Do contrário, pontua, o País estará repetindo o que ocorreu no pós-crise de 2008. “Naquela ocasião, as empresas tiveram dificuldade de captar recursos, e os bancos públicos cumpriram um papel importante. E criou-se a ideia de que se o mercado não funciona, o Estado precisa ser forte. O resultado foi que nossa dívida pública cresceu muito porque não fomos seletivos no uso desses elementos”, afirma Lazzarini.
Eduardo Giannetti também vê com ressalvas o aumento da dívida pública. Ele pontua que o Brasil entrou na pandemia com dívida bruta em torno de 75% do Produto Interno Bruto (PIB) e deverá sair com algo entre 95% e 100%. “Não é o fim do mundo. Países como Japão e Itália convivem com dívidas líquidas maiores que 100% do PIB há muitos anos e não caíram no precipício. De toda forma, é uma situação que requer atenção.”
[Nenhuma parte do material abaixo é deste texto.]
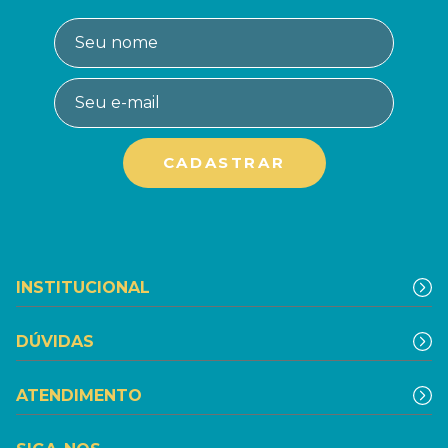
INSTITUCIONAL
DÚVIDAS
ATENDIMENTO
Para o economista, se a dívida pública continuar em trajetória ascendente em 2021, uma vez ultrapassada essa situação de emergência, haverá dúvida sobre a capacidade de solvência do Estado brasileiro. “Dá para entender que a dívida tenha mudado de patamar, não há nenhum problema nisso – foi inclusive, um cenário mundial –, mas o caso brasileiro inspira cuidado porque se tivermos essa situação de incerteza sobre a solvência estatal brasileira, isso vai se refletir nos juros: os credores vão passar a exigir um prêmio de risco maior para continuar a ceder recursos para o governo. E se aumentar o juro, com o estoque de dívida muito mais alto, o déficit público nominal vai virar uma ‘bola de neve’.”